Paul has some choice comments...
... about the Oprah show with Penn & LaRose, authors of
"The Code", and Ellen Fein, co-author of "The Rules".....
Was it just me or did I just hear you about blow your stack all the way
down here, over this show? Man, I had a really hard time watching it. I agree
with some parts of what was being said, and yes, men do want women with a
lot of confidence and self-respect; but then isn't that what all decent
people would want? I really wouldn't want to date a person who's idea is,
"I'll be a doormat so they'll like me," nor would I want to consider someone
who is thinking "I'm looking for someone who'll be my doormat so I can
manipulate them."
But really doesn't a lot of it come down to being genuine? If you are
changing to please a man's ideals so he'll want to marry you then there's
going to be a day coming when you may feel "Hey, I'm tired of compromising my
self to have this man." And he may find out that the person he
fell in love with isn't the same person that home from the church with him.
I agree that women shouldn't date jerks and guys who aren't sincere, but is
it just me or did this whole "Rules" thing (and the phenomenon of it's popularity)
make it sound like women all over are just desperate to find a "Mah-Yun!"
(Daisy Mae voice)???
At one point, Fein attempted to justify their approach with the comment,
"So what are women to do if they don't have a lot of self-respect, just
shoot themselves in the head? Say she meets you and wants to marry you, she
follows the rules and you will want to marry her."
Yeah, she has low self-respect and then pretends to be different to get him
to marry her, THAT'S a good rock solid foundation for a
marriage. She's gotten a man to marry her that wouldn't have chosen to
otherwise because of her state of confidence and such.
It sounds like these people would be better served figuring out what they
can work on to improve their self-confidence and self-respect for their own
needs and betterment and the partner will come to them.
I know I have a lot of problems and things that need work, but I would
not consider dragging someone else into a relationship until
I am at the very least making a lot of progress on them.

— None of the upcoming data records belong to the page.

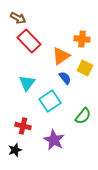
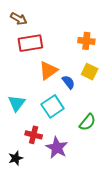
red rectangle: (29, 41) -> (30, 43), turned -55
orange triangle: (61, 56) -> (48, 70), moved
cyan triangle: (27, 83) -> (17, 103), moved
red cross: (23, 126) -> (34, 135), moved

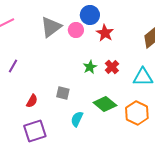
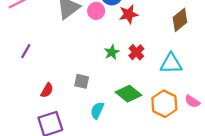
red star: (105, 33) -> (129, 14), turned 30

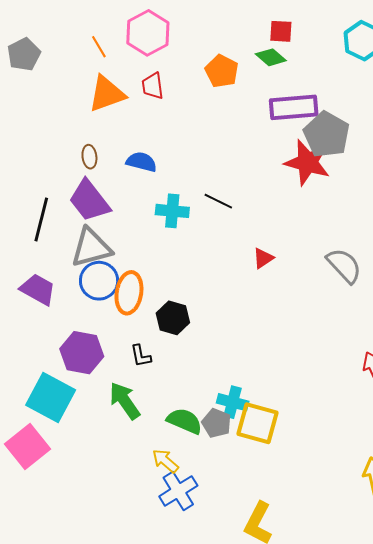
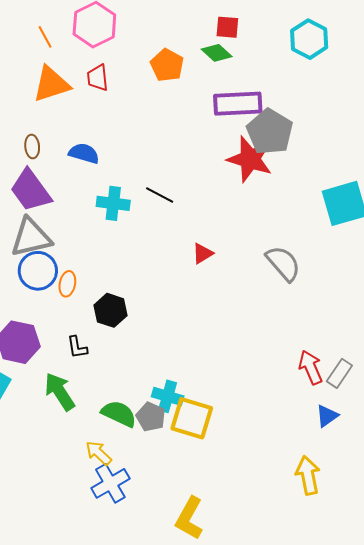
orange ellipse: (129, 293) -> (67, 284), size x0.6

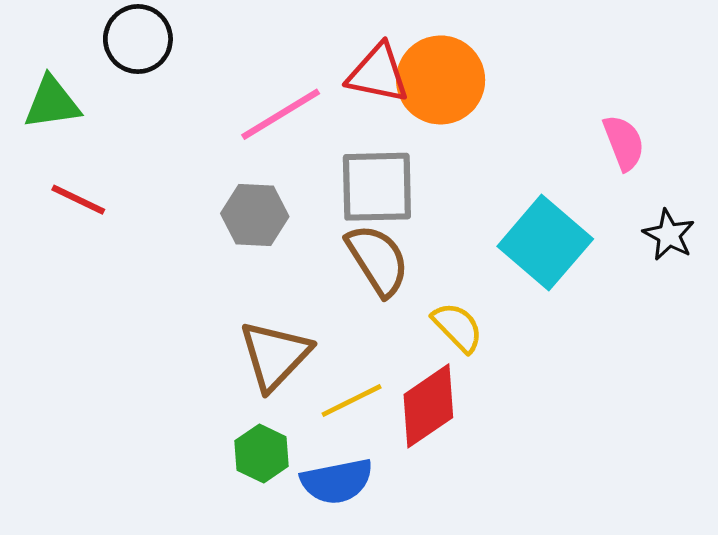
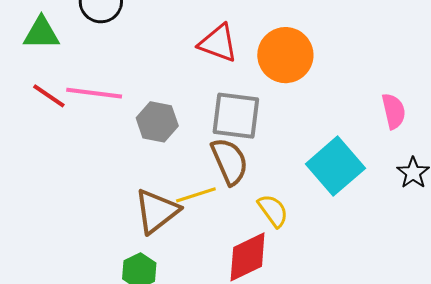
red triangle: (378, 74) -> (218, 43), moved
pink line: (281, 114) -> (94, 93), moved, turned 30
yellow line: (352, 401) -> (196, 195), moved

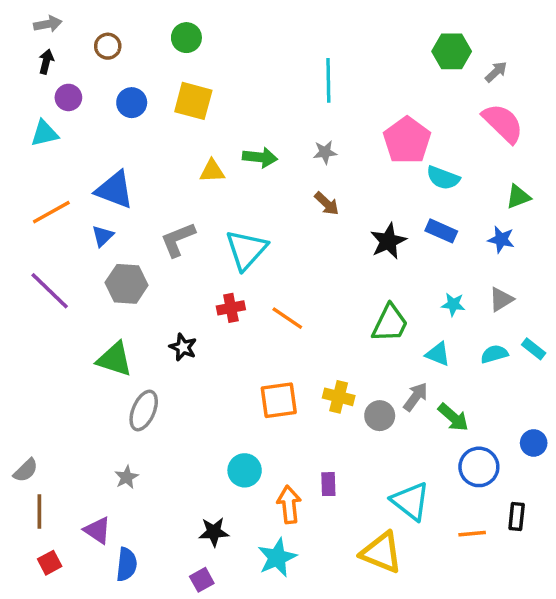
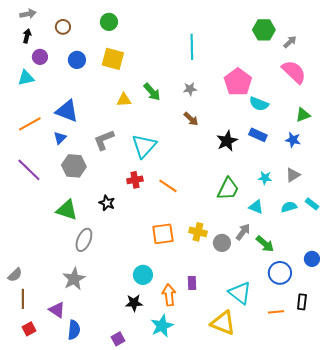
green arrow: (260, 157) -> (152, 92), turned 42
gray star: (127, 477) -> (74, 279), size x1.6
black star: (214, 532) -> (134, 303), moved

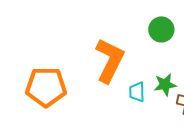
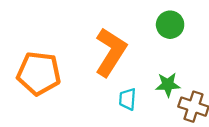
cyan trapezoid: (137, 92) -> (128, 99), moved

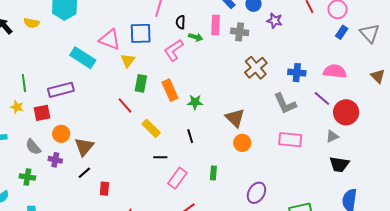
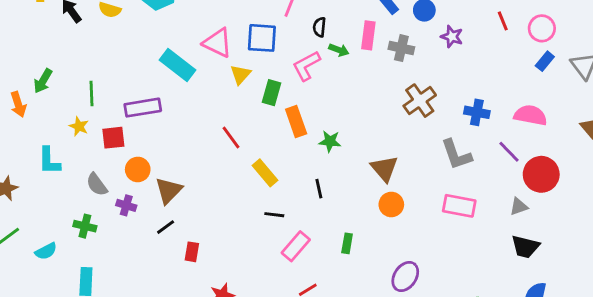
green rectangle: (141, 83) -> (272, 93), moved

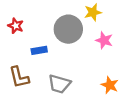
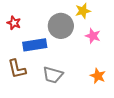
blue rectangle: (39, 50) -> (35, 45), size x1.6

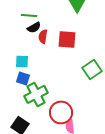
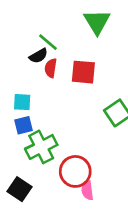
green line: (29, 15) -> (48, 42), moved, turned 35
blue square: (23, 78) -> (24, 125), turned -32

The type of person that would choose me in spite of these shortcomings
I have some questions about.
Is it me or does this paint a picture of millions of women out there
without a clue? Is there some unwritten rule that those women follow that
reads, "The line between persistence and stalking is a fine one, Blur that
line." --- "Hey, I'll just show up outside his work everyday for several months
or call him 20 times a day. He'll get used to seeing me and know that I love
him."
Or is there another line stating, "A doormat makes a good life partner for him, that
way he won't have to concern himself with my needs." --- "I can take in his
laundry and sewing for him free-of-charge or buy all the gifts for his
families birthdays/anniversaries and he'll see how devoted I am to him."
The fact that "The Code" was obviously written as a spoof of "The Rules"

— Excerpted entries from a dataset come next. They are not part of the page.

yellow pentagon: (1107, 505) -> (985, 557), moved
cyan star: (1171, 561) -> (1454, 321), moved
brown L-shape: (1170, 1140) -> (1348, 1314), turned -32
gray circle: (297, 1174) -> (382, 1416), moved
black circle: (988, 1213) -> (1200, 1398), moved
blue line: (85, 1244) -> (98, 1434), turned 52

showed that it was all in fun, but "The Rules" was absolutely serious.
Though she said it wasn't meant to be a "lifestyle", the book
unequivocally states that you must do these things for the rest of your life
and you will have a happy marriage. I caught Fein contradicting herself on
several points.
Fein spoke a lot about how many suggestions
and positive mail they got for the book. She didn't mention what kind of hate mail they might be getting, or
maybe I just FFwd over that part because she made me want to chew through a
live extension cord...
In the world of one-night-stands, is "The Rules" sort of like meeting a
woman at a gathering, being attracted to her and her ample bosom and then
when you get to her place you find out she's using one of those "pump-type",
air filled brassiers to increase her chest size? Would the flip side of that
be her being attracted to him because of the enormous bulge in his jeans and
then at his place she finds he has stuffed his shorts with rolled up socks?